Замок владетеля Эдвина Аргиеро четырёхугольной скалой чёрного камня высился на гребне холма, отбрасывая в закатные часы на город длинную тень. Расширяясь к основанию, изъеденные снегом и дождём стены упирались в пологие склоны, чуть прикрытые беспорядочным скопом деревьев, а узкие башни оканчивались полуразбитыми зубчатыми коронами, над которыми иногда реяли мрачные стяги и кружило вороньё.
Подножие холма обегала вторая линия стен, ощетинившись двойным рядом шипов, а за ней протянулся широкий ров, заполненный водой цвета застарелой ржавчины. Над воротами подъёмных мостов мелькали угрюмые лица стражников и блестели клинки остро наточенных алебард, будто красноречиво подчёркивая грозное величие обители, где повелевали хозяева королевства Эсфидель.
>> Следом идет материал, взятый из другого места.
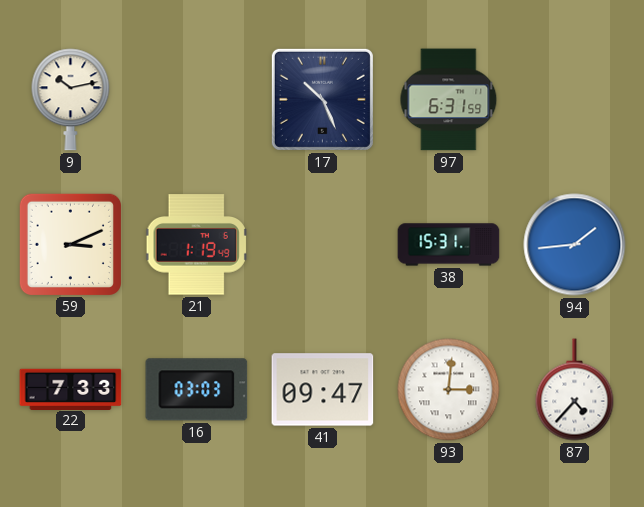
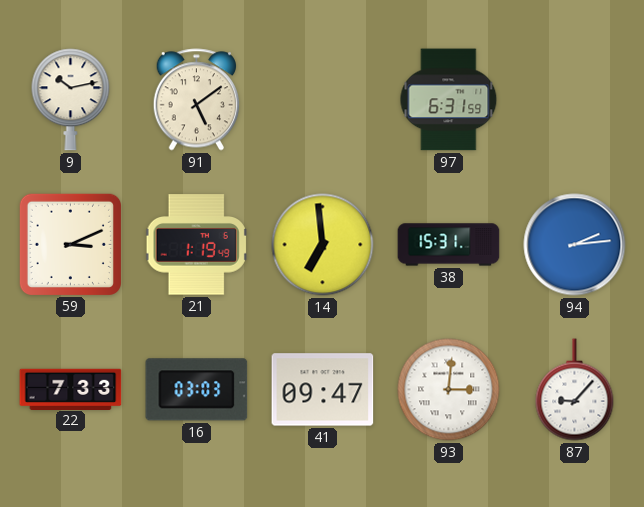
91: none -> 5:09
17: 10:26 -> none
14: none -> 6:59
94: 1:44 -> 2:14
87: 4:37 -> 9:07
Снаружи замок в любых обстоятельствах выказывал холодную неприветливость. Те же, кто удостаивался чести бывать внутри, отмечали, что днём дворец владетеля Эдвина Аргиеро похож на оживлённую театральную сцену, а ночью превращается в зловещую крепость. Возможно, таковы дворцы во всём мире, но в Семистере метаморфоза казалась особенно заметной. Ближе к вечеру сюда стекались усиленные отряды городской стражи и агенты тайной полиции, так что общее число вооружённых служителей королевства на одном месте начинало соперничать с числом придворных, заполняющих залы днём. Один фарланский посол, гостивший в Семистере до войны, столь изумился подобной осмотрительности, что написал с докладом своему государю: «…нет сомнений, нам стоит страшиться королевства, где каждый холеный придворный ночью облачается в доспехи и берётся за оружие, чтобы охранять сон своего правителя. Ибо если даже рвение изнеженных царедворцев столь велико, что говорить о простом люде, который беззаветно любит Эдвина Аргиеро».
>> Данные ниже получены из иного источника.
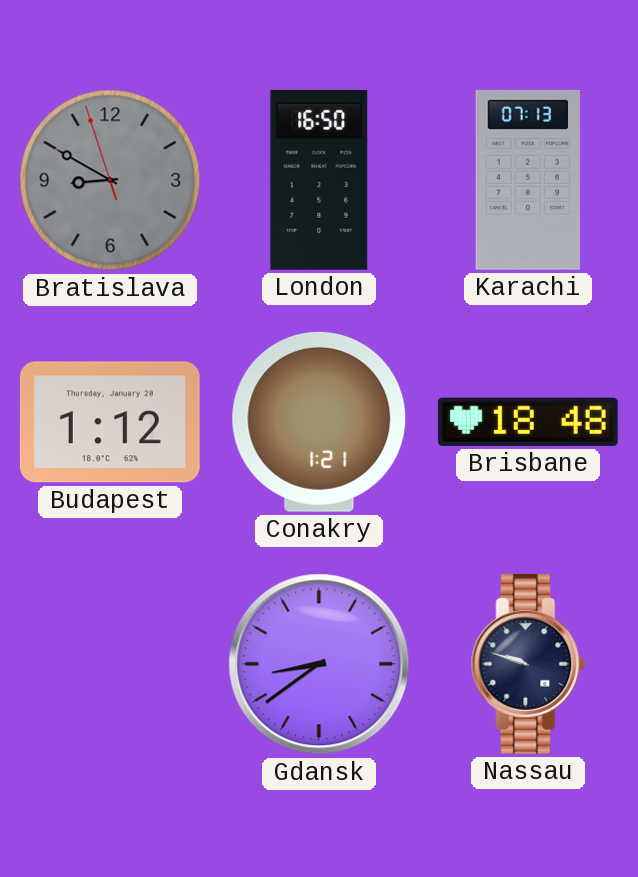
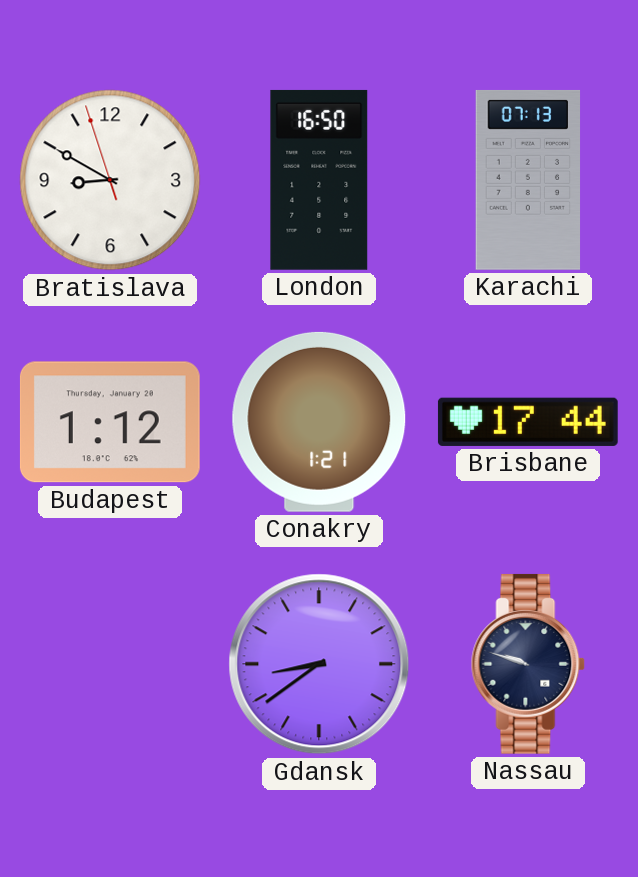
Bratislava dial: grey -> white
Brisbane: 18:48 -> 17:44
Со стороны, может, и походило, будто придворные ночью превращаются в солдат для защиты дворца, но всё обстояло куда прозаичнее. Простой люд любил владетеля Аргиеро, но знатные жители Семистера, потомки родов столь древних, что казались старше самого города, ещё могли помнить о временах, когда жили в независимом городе-государстве со слабыми правителями и умеренными законами. Ардамины, придя с севера покорить Семистер больше силой духа, чем силой оружия, особенно укрепились в этих краях после всё тех же печально известных войн императрицы Селины, что продолжил её брат Марсиль. Окончательно утвердившись на престоле, коварный принц отрёкся от своих былых товарищей и наёмников с полуострова Ардамин. Не приняли их и на родине, испугавшись гнева могущественного Линтавера. После этого предательства целый военный отряд, маленькое войско, оказался на положении преступников и изгнанников. Отчаявшись обрести своё место под солнцем путём военного противостояния, ардамины, ограбив несколько пограничных деревень, вместе с Лёгким Гвардейским Корпусом покинули пределы Линтавера и отправились в поисках пристанища на юг. Двадцатью годами ранее другое ардаминское войско уже побывало в этих краях, и тогда его вёл славный полководец Лансерих, зрелый муж и отчаянный вояка, прекрасный всадник. Прослышав о том, что на юге набирает силу процветающий торговый городок Семистер, а правит им жалкий, не имеющий силы совет знати, великий ардамин решил, что имеет прекрасную возможность основать собственное королевство. Оборона Семистера в ту пору была настолько слаба, что город сдался почти без боя. От природы болезненные, худощавые жители этих мест поначалу покорно смирились, а после - были очарованы обаянием пришельцев, исполненных северной стати и благородства. Почти так же приняли и вторую волну переселенцев, на этот раз властью владетеля Эдвина Аргиеро, потомка Лансериха. На тот момент молодое королевство сошлось в кровопролитной войне с Фарланом, и не время было проявлять разборчивость в выборе союзников, хотя сомнительная репутация солдат Корпуса, по происхождению бывших заключённых и головорезов, едва не смешала ход переговоров. По счастью, Аргиеро проявил достаточный авторитет и прозорливость, чтобы взять способных гвардейцев в свои руки и привести к клятве верности, о чём мы уже упоминали, рассказывая об улице Лилий.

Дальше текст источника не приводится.